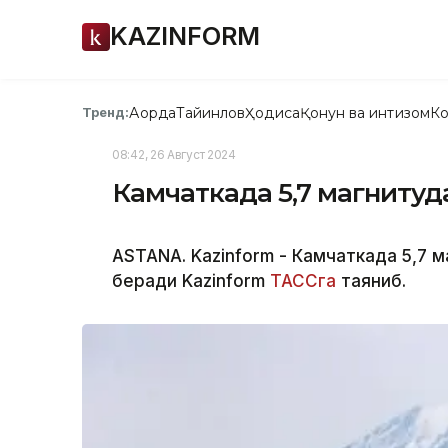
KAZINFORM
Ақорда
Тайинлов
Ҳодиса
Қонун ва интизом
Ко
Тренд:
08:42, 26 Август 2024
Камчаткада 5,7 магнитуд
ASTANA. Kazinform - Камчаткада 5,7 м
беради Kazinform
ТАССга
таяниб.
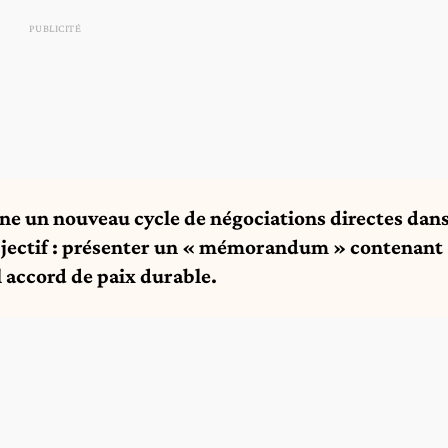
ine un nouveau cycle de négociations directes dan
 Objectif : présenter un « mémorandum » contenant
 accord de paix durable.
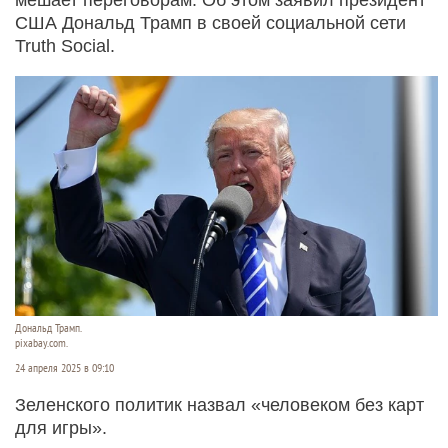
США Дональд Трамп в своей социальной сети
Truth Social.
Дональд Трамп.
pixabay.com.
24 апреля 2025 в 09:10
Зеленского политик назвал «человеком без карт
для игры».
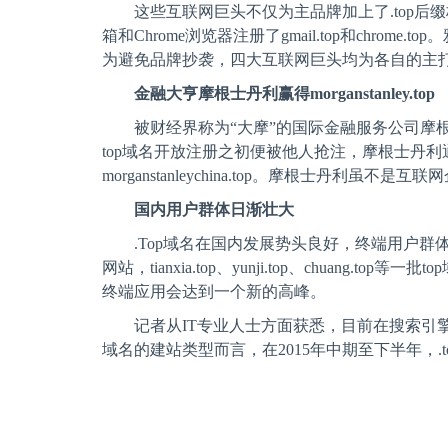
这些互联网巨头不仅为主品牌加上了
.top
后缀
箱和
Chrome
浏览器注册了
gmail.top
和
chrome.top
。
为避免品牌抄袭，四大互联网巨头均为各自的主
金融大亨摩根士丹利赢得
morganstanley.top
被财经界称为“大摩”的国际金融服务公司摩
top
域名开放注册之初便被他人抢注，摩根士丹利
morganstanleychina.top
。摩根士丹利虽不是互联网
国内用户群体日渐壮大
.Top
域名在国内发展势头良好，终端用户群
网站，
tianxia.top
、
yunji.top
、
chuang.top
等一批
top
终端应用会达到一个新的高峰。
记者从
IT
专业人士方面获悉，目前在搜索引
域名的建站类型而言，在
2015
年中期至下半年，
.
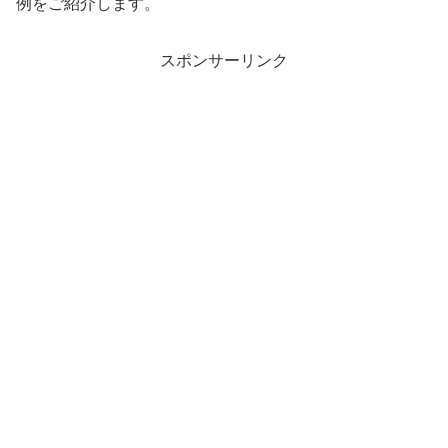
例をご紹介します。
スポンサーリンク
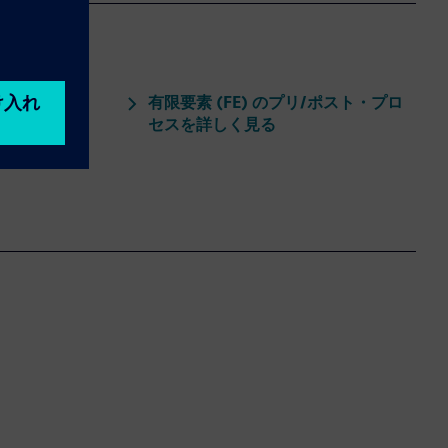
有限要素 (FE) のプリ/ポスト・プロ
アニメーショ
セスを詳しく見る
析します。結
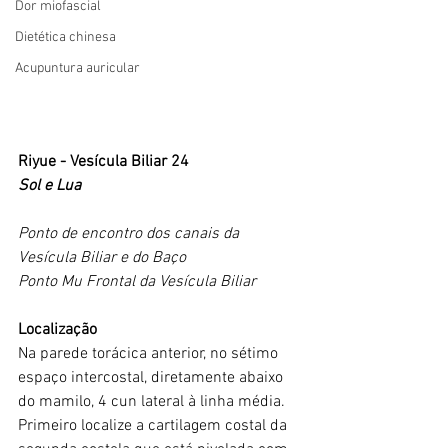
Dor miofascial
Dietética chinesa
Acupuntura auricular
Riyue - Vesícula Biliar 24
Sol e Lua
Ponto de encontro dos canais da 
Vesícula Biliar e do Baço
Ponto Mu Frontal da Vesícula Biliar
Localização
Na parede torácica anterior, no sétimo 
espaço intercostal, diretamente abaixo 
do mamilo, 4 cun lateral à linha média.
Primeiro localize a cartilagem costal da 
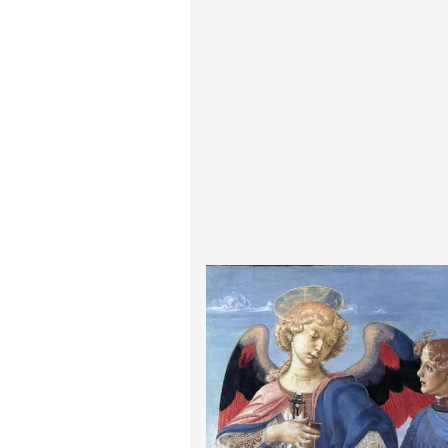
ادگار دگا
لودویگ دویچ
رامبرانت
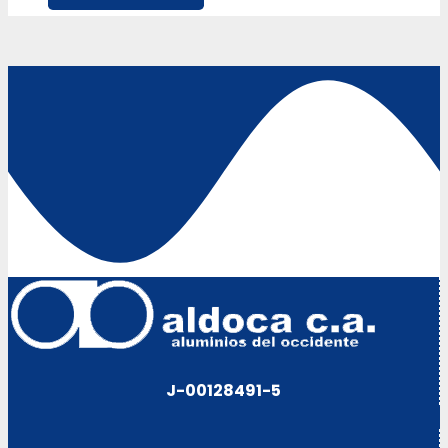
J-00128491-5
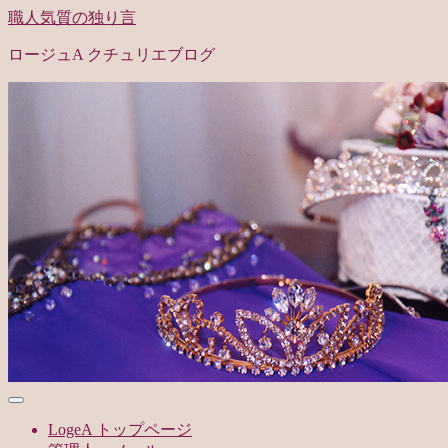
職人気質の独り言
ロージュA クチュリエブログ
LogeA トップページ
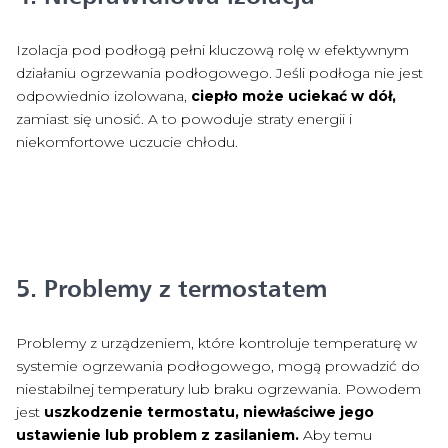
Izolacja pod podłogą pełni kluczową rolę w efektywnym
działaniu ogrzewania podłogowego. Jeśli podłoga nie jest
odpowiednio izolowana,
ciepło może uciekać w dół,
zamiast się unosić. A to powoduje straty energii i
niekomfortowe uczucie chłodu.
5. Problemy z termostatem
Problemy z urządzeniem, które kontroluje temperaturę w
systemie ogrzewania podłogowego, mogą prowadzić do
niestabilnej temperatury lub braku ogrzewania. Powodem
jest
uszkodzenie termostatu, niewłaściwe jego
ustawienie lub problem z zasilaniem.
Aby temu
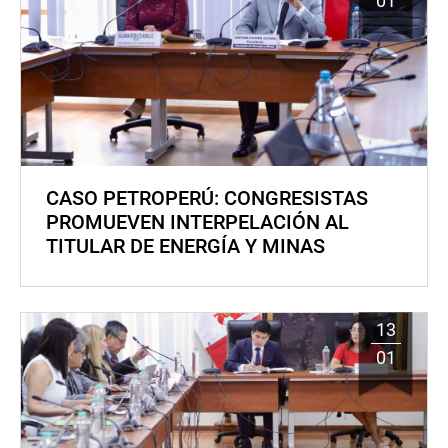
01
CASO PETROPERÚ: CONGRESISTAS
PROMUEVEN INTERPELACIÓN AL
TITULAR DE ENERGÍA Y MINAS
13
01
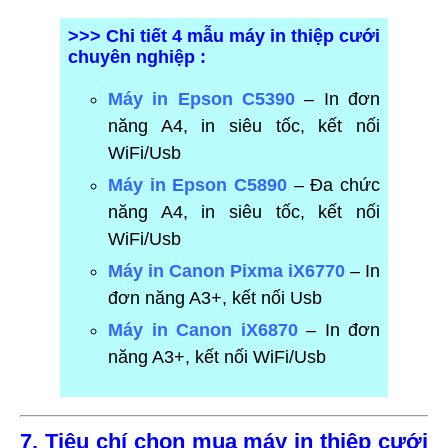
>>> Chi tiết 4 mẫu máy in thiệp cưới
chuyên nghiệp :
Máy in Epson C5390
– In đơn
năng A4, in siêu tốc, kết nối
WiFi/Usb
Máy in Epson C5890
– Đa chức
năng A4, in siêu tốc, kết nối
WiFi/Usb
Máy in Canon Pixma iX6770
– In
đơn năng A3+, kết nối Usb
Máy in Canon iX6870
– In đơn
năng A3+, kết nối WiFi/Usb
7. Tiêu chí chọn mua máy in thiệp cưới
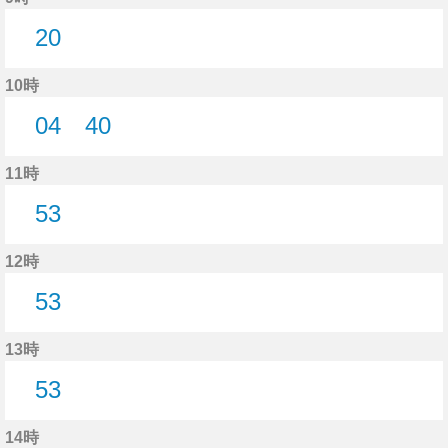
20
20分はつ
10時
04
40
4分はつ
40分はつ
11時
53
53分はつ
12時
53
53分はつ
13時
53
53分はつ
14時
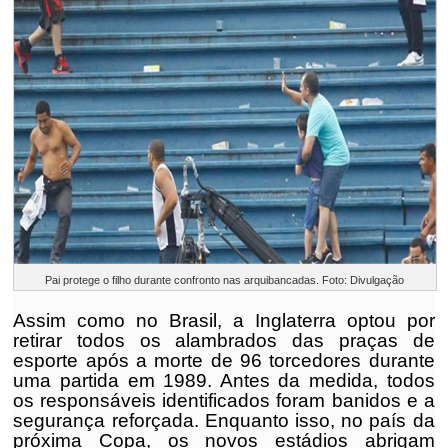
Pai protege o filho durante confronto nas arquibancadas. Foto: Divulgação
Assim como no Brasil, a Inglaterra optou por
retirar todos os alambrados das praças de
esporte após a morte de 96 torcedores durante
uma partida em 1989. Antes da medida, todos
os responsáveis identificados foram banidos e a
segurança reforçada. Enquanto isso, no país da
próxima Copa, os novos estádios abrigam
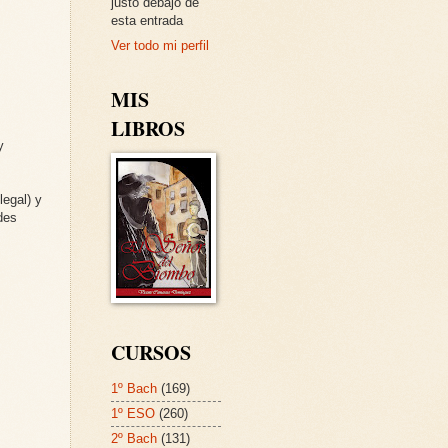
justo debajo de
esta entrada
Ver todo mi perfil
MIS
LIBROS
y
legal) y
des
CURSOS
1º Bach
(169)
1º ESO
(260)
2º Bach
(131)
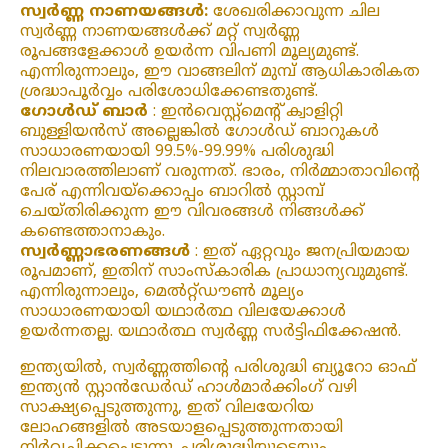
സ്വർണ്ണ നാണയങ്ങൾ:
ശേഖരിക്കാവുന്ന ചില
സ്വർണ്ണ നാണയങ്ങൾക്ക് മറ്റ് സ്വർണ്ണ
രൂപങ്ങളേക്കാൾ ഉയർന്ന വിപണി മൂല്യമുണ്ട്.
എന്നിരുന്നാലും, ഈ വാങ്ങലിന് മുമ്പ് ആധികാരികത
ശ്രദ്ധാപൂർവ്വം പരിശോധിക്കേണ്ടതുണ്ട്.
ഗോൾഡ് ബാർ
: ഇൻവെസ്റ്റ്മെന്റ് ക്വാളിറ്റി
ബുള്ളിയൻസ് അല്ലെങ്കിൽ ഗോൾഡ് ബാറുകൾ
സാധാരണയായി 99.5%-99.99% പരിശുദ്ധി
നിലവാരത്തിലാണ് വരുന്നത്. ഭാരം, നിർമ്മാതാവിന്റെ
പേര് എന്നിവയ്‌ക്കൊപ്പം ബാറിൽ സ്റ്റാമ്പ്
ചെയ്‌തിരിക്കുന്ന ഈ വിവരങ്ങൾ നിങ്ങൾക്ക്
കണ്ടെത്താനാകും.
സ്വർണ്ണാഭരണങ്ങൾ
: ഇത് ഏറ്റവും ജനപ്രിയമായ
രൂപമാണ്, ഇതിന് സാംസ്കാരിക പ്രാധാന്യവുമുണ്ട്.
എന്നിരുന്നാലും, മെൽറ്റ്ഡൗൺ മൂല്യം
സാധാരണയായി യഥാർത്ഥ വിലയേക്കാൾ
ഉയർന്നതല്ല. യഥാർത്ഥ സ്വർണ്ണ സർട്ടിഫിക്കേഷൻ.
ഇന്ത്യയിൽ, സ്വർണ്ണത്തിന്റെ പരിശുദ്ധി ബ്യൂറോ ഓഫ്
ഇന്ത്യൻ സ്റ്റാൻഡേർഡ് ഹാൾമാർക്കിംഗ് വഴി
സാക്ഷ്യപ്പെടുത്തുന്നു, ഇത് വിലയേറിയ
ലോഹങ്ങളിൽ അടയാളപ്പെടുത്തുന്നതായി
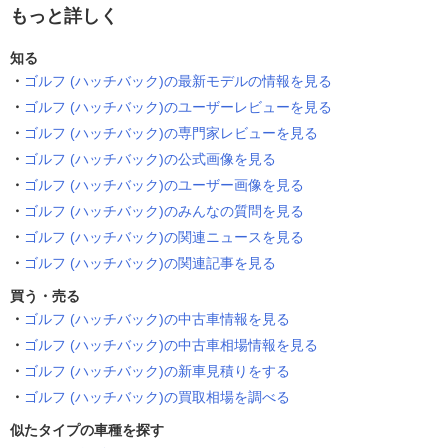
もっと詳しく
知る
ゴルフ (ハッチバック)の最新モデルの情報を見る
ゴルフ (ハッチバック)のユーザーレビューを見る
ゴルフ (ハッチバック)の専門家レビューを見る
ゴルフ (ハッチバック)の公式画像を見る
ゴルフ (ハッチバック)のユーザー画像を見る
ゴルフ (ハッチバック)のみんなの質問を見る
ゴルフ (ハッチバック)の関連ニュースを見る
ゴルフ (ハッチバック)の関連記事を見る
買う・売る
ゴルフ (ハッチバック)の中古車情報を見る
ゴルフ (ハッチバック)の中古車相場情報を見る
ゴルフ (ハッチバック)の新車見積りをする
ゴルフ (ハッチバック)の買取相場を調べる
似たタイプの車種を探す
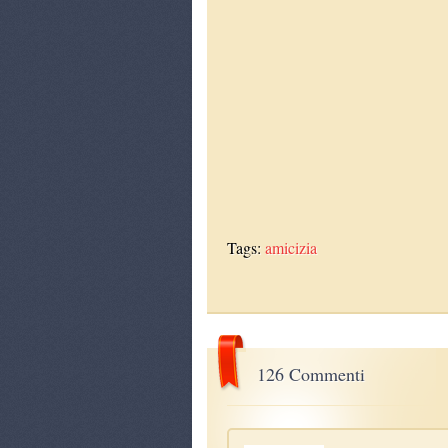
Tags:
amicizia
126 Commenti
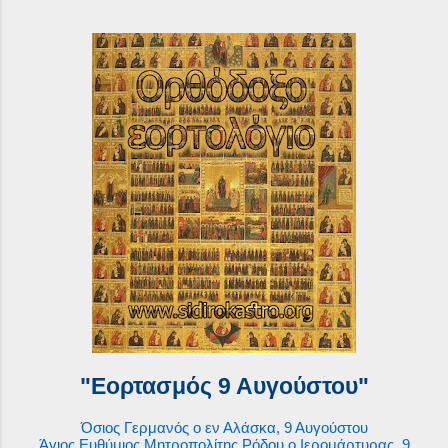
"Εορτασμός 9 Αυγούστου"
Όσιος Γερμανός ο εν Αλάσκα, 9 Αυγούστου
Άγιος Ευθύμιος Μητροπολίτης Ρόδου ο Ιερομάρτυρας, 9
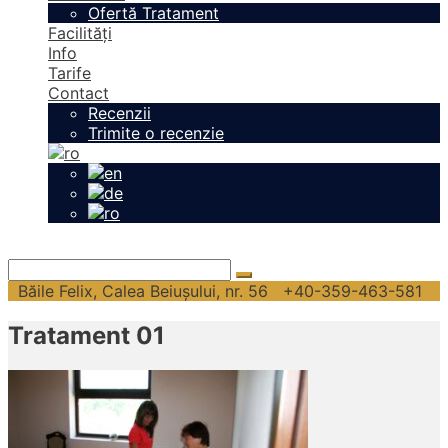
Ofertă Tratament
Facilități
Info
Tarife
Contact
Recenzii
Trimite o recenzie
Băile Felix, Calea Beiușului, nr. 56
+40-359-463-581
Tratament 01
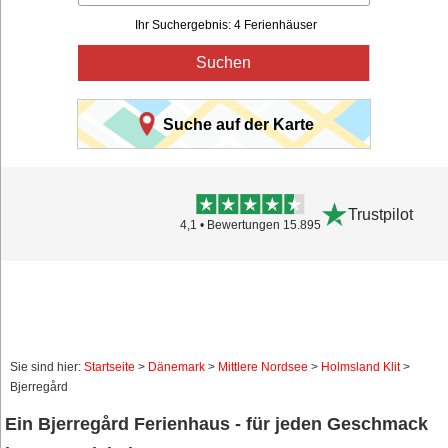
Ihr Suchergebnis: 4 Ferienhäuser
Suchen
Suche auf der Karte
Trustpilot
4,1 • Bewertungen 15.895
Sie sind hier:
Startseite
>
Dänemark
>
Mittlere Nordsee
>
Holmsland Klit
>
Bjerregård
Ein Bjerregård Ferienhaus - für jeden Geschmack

> **WHAT IS EXPECTED**
Using the listing above, restate exactly the range between the lines holding "ബുള്ളിയൻസ് അല്ലെങ്കിൽ ഗോൾഡ് ബാറുകൾ" and "Όσιος Γερμανός ο εν Αλάσκα, 9 Αυγούστου", inclusive, with pictures left out.

> **RESULT OF THE TASK**
ബുള്ളിയൻസ് അല്ലെങ്കിൽ ഗോൾഡ് ബാറുകൾ
സാധാരണയായി 99.5%-99.99% പരിശുദ്ധി
നിലവാരത്തിലാണ് വരുന്നത്. ഭാരം, നിർമ്മാതാവിന്റെ
പേര് എന്നിവയ്‌ക്കൊപ്പം ബാറിൽ സ്റ്റാമ്പ്
ചെയ്‌തിരിക്കുന്ന ഈ വിവരങ്ങൾ നിങ്ങൾക്ക്
കണ്ടെത്താനാകും.
സ്വർണ്ണാഭരണങ്ങൾ
: ഇത് ഏറ്റവും ജനപ്രിയമായ
രൂപമാണ്, ഇതിന് സാംസ്കാരിക പ്രാധാന്യവുമുണ്ട്.
എന്നിരുന്നാലും, മെൽറ്റ്ഡൗൺ മൂല്യം
സാധാരണയായി യഥാർത്ഥ വിലയേക്കാൾ
ഉയർന്നതല്ല. യഥാർത്ഥ സ്വർണ്ണ സർട്ടിഫിക്കേഷൻ.
ഇന്ത്യയിൽ, സ്വർണ്ണത്തിന്റെ പരിശുദ്ധി ബ്യൂറോ ഓഫ്
ഇന്ത്യൻ സ്റ്റാൻഡേർഡ് ഹാൾമാർക്കിംഗ് വഴി
സാക്ഷ്യപ്പെടുത്തുന്നു, ഇത് വിലയേറിയ
ലോഹങ്ങളിൽ അടയാളപ്പെടുത്തുന്നതായി
もっと詳しく
知る
ゴルフ (ハッチバック)の最新モデルの情報を見る
ゴルフ (ハッチバック)のユーザーレビューを見る
ゴルフ (ハッチバック)の専門家レビューを見る
ゴルフ (ハッチバック)の公式画像を見る
ゴルフ (ハッチバック)のユーザー画像を見る
ゴルフ (ハッチバック)のみんなの質問を見る
ゴルフ (ハッチバック)の関連ニュースを見る
ゴルフ (ハッチバック)の関連記事を見る
買う・売る
ゴルフ (ハッチバック)の中古車情報を見る
ゴルフ (ハッチバック)の中古車相場情報を見る
ゴルフ (ハッチバック)の新車見積りをする
ゴルフ (ハッチバック)の買取相場を調べる
似たタイプの車種を探す
Tags:
amicizia
126 Commenti
"Εορτασμός 9 Αυγούστου"
Όσιος Γερμανός ο εν Αλάσκα, 9 Αυγούστου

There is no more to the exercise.